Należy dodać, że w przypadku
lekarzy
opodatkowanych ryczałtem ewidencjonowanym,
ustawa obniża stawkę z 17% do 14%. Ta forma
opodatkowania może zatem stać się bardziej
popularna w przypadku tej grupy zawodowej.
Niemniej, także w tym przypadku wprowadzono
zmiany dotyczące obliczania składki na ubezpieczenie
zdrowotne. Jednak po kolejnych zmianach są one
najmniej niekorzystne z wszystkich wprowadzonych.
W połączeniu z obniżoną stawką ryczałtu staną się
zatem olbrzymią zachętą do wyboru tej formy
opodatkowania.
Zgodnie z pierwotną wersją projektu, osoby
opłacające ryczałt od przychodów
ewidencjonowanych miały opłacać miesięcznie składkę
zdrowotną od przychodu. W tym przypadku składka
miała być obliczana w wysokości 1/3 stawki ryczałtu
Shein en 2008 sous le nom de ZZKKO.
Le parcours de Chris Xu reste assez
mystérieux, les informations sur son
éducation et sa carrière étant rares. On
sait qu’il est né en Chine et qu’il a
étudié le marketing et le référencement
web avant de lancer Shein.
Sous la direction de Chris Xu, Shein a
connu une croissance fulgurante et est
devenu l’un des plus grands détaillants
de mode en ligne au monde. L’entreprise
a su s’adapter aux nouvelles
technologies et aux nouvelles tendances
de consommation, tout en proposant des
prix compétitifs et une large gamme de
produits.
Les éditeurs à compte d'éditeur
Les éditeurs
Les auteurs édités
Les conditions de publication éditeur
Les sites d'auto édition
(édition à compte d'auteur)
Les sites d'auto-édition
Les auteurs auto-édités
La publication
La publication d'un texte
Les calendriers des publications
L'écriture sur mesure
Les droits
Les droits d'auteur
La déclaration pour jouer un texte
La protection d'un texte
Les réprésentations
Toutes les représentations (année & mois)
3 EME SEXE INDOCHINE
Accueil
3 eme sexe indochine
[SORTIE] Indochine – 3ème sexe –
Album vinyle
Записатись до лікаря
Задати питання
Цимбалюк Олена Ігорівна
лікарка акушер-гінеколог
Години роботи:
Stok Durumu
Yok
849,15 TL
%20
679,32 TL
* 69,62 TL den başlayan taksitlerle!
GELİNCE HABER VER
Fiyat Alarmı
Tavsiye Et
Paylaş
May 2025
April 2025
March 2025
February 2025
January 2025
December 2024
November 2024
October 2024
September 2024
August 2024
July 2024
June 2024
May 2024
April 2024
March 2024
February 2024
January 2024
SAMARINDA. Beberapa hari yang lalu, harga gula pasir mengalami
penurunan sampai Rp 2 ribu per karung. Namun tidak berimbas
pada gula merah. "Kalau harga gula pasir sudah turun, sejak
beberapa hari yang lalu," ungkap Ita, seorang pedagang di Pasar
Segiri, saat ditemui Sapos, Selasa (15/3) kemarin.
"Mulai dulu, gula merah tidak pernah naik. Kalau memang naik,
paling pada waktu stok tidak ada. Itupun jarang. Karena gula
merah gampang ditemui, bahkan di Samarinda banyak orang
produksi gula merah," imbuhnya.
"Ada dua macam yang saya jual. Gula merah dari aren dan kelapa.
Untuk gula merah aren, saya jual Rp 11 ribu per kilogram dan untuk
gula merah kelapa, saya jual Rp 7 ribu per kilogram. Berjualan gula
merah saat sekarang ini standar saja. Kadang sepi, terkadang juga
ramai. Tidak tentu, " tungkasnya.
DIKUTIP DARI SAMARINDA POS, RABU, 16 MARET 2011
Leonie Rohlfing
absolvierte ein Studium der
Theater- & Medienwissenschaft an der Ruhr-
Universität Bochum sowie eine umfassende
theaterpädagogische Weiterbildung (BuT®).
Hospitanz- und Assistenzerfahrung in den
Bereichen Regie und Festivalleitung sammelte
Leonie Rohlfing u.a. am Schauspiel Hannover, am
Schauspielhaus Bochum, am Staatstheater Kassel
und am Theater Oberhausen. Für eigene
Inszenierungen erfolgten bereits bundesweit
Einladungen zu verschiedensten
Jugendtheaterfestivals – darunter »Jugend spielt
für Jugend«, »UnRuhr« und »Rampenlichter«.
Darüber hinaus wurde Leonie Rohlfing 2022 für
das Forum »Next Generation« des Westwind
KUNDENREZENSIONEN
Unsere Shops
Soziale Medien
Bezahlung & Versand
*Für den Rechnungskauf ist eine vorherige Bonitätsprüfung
━━━
▸ **TASK STATEMENT**: Extract, from the listing above, every line where the string "zatem" occurs.

▸ **TASK RESPONSE**:
opodatkowania może zatem stać się bardziej
zatem olbrzymią zachętą do wyboru tej formy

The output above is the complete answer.